### Exercise brief
Scan the data for "each" and copy the lines it appears in.

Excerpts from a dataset
****************
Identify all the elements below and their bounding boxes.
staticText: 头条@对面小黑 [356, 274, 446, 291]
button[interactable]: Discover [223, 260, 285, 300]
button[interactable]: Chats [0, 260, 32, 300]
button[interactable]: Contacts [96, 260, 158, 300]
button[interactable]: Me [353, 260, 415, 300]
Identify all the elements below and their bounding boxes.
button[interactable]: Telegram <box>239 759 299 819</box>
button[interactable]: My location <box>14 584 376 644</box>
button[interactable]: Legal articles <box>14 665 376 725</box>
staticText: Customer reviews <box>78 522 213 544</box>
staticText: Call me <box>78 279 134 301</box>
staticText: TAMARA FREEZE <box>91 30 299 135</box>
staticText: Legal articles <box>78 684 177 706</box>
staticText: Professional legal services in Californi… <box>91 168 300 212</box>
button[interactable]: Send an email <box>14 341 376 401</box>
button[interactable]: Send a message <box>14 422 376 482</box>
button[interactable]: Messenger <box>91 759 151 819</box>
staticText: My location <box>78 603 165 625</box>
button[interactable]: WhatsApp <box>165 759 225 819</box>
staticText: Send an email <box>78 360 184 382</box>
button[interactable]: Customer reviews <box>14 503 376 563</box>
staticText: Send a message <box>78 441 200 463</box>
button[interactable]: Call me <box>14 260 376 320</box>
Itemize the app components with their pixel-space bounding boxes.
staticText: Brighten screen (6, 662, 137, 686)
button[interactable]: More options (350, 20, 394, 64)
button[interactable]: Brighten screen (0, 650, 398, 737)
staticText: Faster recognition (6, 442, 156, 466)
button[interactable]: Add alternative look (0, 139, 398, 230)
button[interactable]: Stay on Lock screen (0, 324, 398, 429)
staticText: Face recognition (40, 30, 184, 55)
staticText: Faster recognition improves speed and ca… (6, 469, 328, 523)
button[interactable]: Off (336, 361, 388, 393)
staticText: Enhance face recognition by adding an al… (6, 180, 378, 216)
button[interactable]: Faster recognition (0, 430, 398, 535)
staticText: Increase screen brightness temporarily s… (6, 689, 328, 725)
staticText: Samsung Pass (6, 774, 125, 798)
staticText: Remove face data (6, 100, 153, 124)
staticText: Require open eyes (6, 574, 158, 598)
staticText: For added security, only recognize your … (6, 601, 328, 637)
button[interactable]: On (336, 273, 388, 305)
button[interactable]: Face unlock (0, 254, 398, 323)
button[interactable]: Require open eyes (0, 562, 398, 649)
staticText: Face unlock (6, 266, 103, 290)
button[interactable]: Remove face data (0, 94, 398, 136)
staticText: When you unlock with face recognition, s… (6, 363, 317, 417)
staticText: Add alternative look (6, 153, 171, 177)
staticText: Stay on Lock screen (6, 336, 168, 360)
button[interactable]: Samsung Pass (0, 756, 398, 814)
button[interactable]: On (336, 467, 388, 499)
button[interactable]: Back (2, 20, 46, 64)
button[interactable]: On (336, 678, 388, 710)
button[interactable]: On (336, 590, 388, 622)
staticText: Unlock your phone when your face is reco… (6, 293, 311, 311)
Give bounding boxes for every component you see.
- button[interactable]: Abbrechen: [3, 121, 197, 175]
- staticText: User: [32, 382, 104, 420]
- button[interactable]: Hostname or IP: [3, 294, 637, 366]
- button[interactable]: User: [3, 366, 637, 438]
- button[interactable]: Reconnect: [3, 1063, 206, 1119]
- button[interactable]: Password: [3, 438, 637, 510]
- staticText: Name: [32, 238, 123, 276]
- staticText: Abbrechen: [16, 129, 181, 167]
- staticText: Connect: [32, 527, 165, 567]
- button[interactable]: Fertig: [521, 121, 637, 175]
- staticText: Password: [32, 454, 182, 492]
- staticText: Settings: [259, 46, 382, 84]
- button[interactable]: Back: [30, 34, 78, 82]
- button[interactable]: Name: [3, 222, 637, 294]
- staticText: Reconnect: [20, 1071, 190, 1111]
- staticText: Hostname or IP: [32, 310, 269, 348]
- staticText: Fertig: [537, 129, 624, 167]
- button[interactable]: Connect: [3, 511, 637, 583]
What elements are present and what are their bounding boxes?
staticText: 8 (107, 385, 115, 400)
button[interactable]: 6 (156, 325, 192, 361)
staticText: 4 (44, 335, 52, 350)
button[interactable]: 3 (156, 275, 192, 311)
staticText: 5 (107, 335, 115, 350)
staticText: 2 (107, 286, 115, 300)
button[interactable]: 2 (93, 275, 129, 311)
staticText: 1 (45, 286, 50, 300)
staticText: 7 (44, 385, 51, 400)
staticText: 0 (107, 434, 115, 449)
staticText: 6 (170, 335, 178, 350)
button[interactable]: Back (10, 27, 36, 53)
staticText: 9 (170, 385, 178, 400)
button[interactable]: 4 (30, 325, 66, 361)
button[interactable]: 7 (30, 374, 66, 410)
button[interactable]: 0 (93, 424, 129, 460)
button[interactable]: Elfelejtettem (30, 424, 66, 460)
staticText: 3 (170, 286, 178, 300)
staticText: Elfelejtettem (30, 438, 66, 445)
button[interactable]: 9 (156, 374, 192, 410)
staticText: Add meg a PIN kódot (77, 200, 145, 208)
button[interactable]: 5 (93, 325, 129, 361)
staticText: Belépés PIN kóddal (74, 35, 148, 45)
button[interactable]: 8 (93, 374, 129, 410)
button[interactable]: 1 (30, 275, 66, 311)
****************
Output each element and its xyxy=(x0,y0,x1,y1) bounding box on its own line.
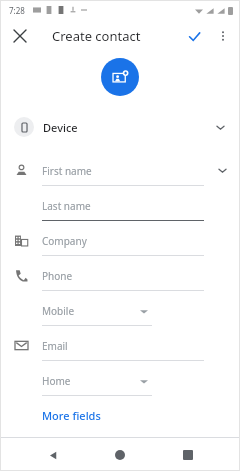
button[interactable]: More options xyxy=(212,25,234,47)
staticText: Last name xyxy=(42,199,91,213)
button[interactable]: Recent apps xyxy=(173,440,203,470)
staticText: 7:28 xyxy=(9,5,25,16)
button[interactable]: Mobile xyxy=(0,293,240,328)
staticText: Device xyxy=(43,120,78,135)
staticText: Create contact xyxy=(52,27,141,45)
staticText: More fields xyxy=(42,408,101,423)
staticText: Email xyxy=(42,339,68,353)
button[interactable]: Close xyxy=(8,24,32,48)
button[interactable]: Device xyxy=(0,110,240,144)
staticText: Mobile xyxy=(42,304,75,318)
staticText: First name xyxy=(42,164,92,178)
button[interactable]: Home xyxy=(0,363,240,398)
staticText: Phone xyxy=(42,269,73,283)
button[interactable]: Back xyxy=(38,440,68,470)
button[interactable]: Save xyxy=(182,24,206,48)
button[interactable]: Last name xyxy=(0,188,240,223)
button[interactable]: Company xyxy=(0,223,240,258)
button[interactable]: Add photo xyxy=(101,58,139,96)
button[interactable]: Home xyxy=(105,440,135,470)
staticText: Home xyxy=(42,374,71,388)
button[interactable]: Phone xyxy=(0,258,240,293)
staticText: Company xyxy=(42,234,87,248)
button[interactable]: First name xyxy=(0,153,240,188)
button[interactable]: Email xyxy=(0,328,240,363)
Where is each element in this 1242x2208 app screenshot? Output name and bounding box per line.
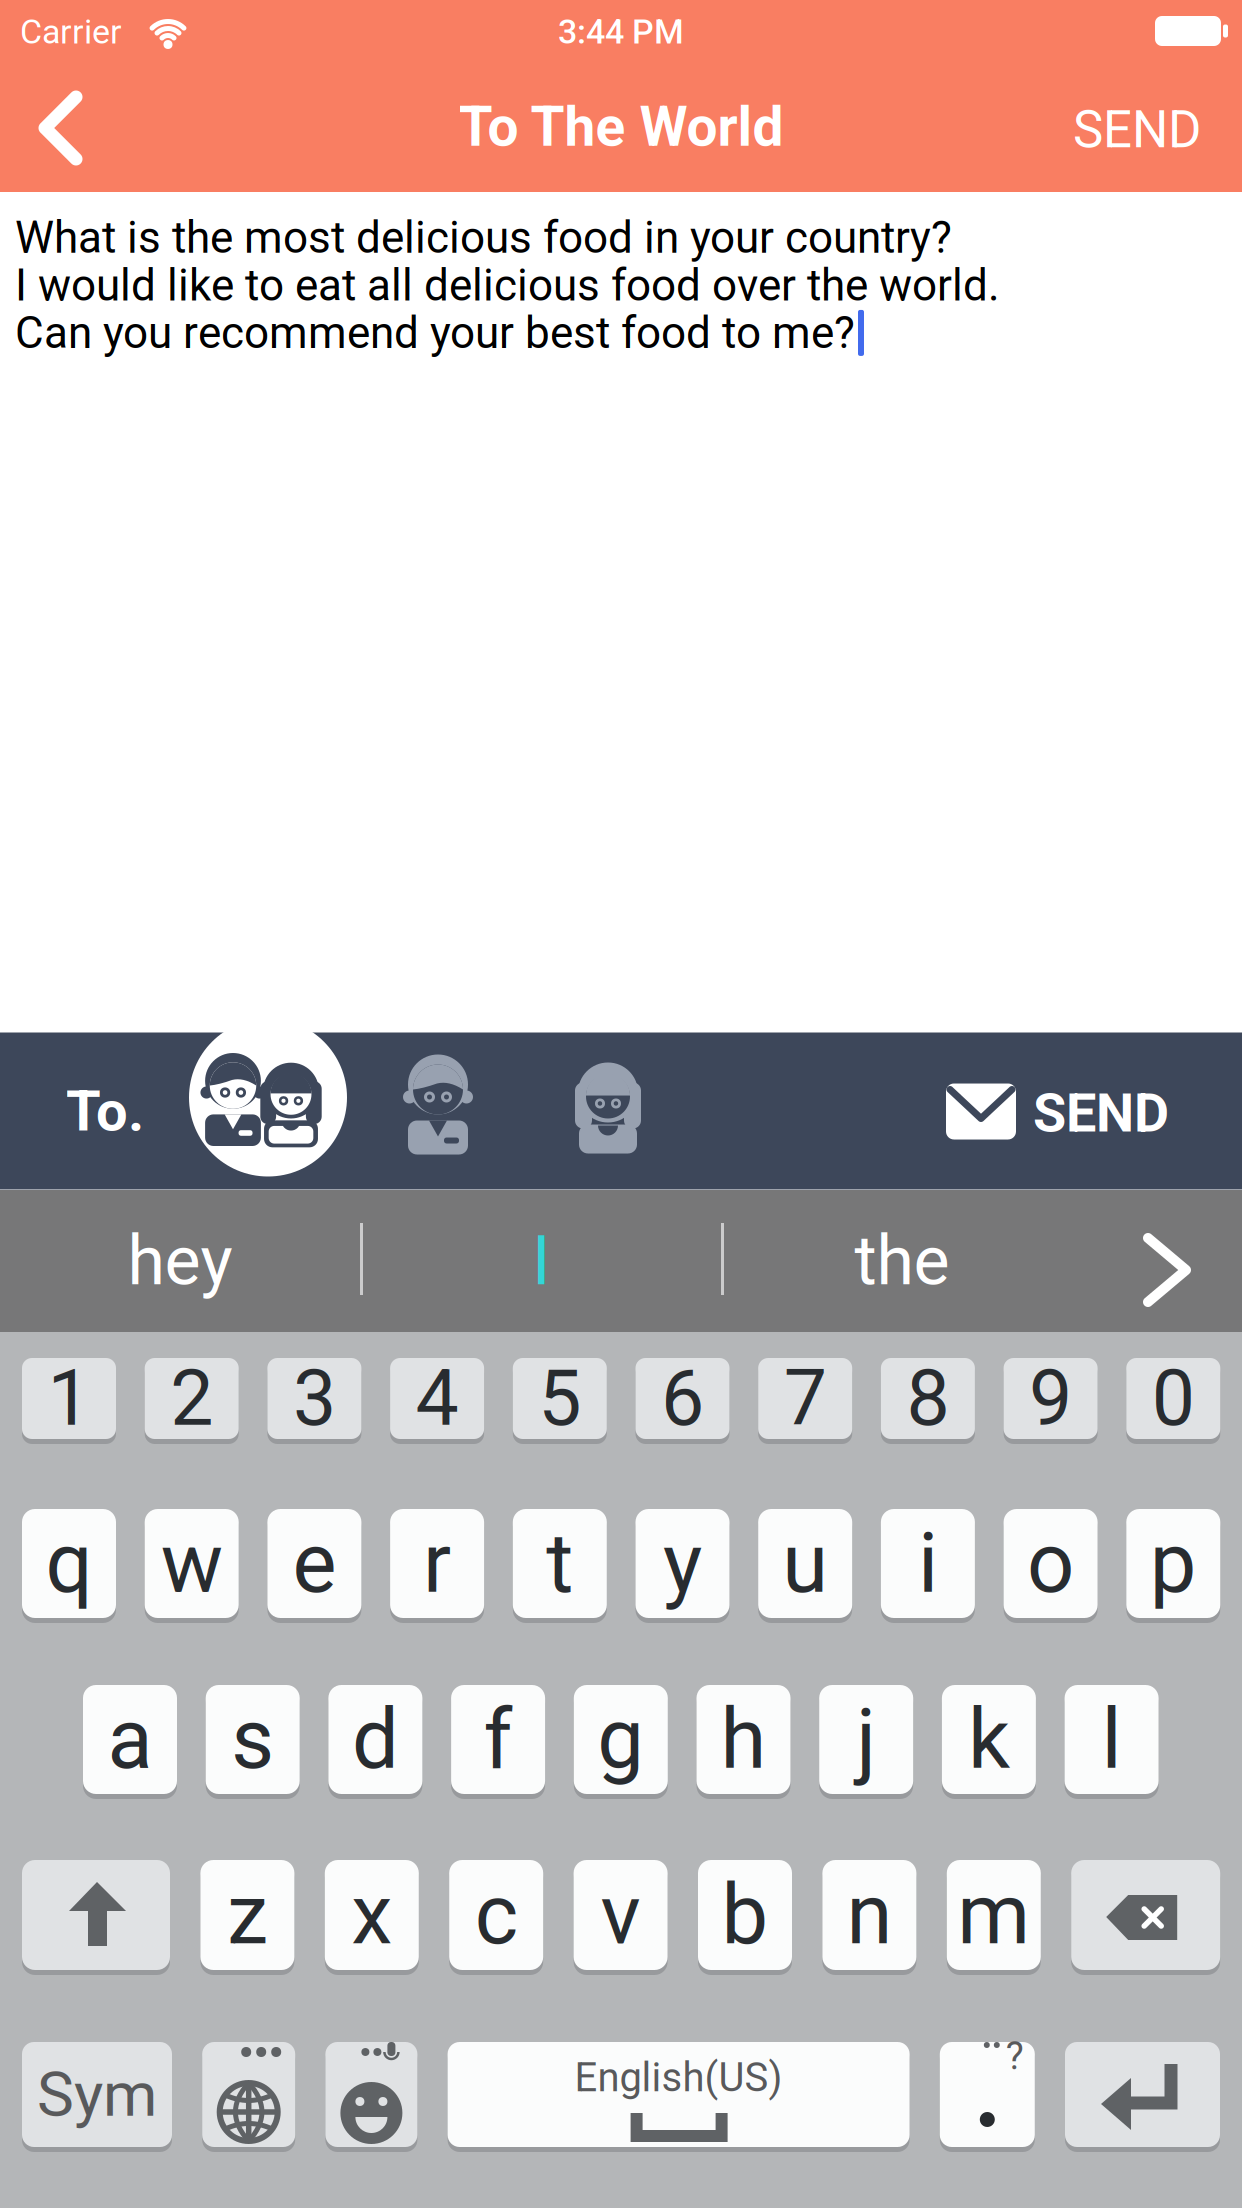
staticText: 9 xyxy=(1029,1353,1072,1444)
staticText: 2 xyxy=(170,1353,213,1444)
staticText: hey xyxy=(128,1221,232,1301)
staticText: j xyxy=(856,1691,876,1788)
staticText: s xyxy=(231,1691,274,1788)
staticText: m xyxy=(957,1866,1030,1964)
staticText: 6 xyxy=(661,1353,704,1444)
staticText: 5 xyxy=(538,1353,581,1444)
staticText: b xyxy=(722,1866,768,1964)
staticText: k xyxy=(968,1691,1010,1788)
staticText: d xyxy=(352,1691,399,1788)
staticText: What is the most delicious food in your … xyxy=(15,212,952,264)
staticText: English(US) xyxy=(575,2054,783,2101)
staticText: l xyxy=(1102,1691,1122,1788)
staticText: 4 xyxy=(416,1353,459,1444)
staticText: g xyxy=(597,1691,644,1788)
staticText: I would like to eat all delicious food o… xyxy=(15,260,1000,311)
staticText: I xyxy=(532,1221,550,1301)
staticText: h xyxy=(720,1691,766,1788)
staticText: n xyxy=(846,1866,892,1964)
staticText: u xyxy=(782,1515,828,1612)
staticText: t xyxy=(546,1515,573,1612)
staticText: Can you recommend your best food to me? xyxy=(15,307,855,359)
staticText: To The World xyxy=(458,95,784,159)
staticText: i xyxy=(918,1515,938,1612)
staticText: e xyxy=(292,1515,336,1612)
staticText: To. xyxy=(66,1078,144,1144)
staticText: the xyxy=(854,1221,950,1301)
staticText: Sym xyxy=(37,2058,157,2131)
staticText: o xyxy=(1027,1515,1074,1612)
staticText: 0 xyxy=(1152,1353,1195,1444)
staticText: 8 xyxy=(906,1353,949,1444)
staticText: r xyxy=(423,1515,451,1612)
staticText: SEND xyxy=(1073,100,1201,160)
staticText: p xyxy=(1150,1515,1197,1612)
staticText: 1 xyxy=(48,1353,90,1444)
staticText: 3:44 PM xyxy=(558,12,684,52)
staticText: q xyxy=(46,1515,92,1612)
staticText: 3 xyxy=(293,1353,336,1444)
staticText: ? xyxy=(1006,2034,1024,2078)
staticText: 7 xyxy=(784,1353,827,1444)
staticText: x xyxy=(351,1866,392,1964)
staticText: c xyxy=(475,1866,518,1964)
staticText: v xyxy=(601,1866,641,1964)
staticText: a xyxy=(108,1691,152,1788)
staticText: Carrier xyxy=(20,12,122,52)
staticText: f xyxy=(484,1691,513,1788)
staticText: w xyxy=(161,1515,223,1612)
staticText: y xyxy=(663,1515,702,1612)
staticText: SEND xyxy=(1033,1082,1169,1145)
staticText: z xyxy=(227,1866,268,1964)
****************
### Task result
Output each element and its xyxy=(x0,y0,x1,y1) bounding box on its own line.
Where is each element in this 1242x2208 app screenshot? Output name and bounding box per line.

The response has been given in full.